Ryan’s final sentence makes this reasonable point: “… women with no known exposure to inhalation anthrax should continue to avoid anthrax vaccination during pregnancy.”Overall, the data presented by Ryan et al. give cause for concern, and should provide the impetus to further study the issue of anthrax vaccine and birth defects. Most importantly, these data tell us that the military’s electronic database has serious flaws, and requires enhanced data entry and ongoing testing to assess the validity of the information it contains.


For future study of the effects of anthrax vaccine in pregnancy, paper records should be used. Furthermore, women receiving pre-pregnancy vaccinations, who were shown to have high rates of infants with birth defects, cannot be used as the control group in a scientifically valid study. Finally, an understanding of how and why birth defects rates in the offspring of military women exceed civilian rates must be sought.


Friday, April 17, 2009

Redesigning Healthcare: Don't Miss This Reinhardt Gem!
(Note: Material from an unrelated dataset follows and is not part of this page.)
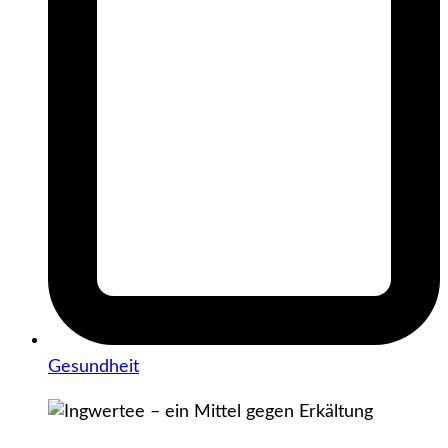
Gesundheit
Uwe Reinhardt, Princeton's healthcare economist who has previously been featured in this blog, has posted a very interesting article to his NY Times blog. In it, he dissects the various roles of the healthcare system, using the German model to explain how some roles can be performed by government and others by private health insurance companies. In the German system, everyone (90%) is covered, all workers and their employers contribute, and social goals are attained, at a cost less than half that in the US. Germans can choose from 200 different health insurance funds to get their health needs met.

Reinhardt has also started talking about one of the (cultural) elephants in the healthcare room. Must it take someone who hails from outside the US to explain to us our cultural biases? One recalls the success of DeToqueville in a similar arena.
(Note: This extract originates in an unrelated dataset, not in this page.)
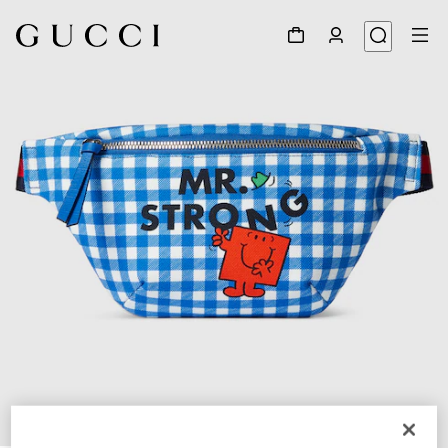
1
/
5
Reinhardt spits it out: prevailing views of what our rights should be, vis a vis health care costs and entitlements, is inherently contradictory:

They [health plans in Germany, Netherlands, Switzerland] all rely on purely private, nonprofit or for-profit insurers that are goaded by tight regulation to work toward socially desired ends. And they do so at average per-capita health-care costs far below those of the United States — costs in Germany and the Netherlands are less than half of those here. . .
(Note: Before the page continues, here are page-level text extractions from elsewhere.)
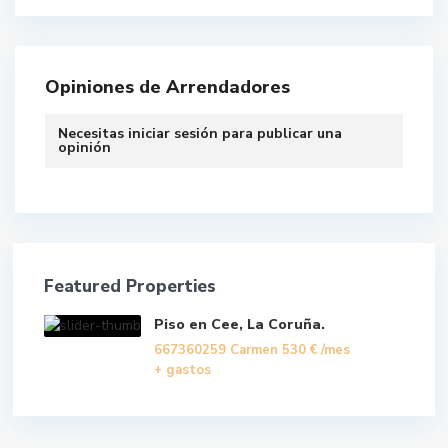
Opiniones de Arrendadores
Necesitas
iniciar sesión
para publicar una
opinión
Featured Properties
Piso en Cee, La Coruña.
667360259 Carmen
530 €
/mes
+ gastos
In Europe, as in Canada, that social ethic [guiding the payment for and provision of healthcare] is based on the principle of social solidarity. It means that health care should be financed by individuals on the basis of their ability to pay, but should be available to all who need it on roughly equal terms. The regulations imposed on health care in these countries are rooted in this overarching principle.

First, these countries all mandate the individual to be insured for a basic package of health care benefits.

Many Americans oppose such a mandate as an infringement of their personal rights, all the while believing that they have a perfect right to highly expensive, critically needed health care, even when they cannot pay for it. This immature, asocial mentality is rare in the rest of the world.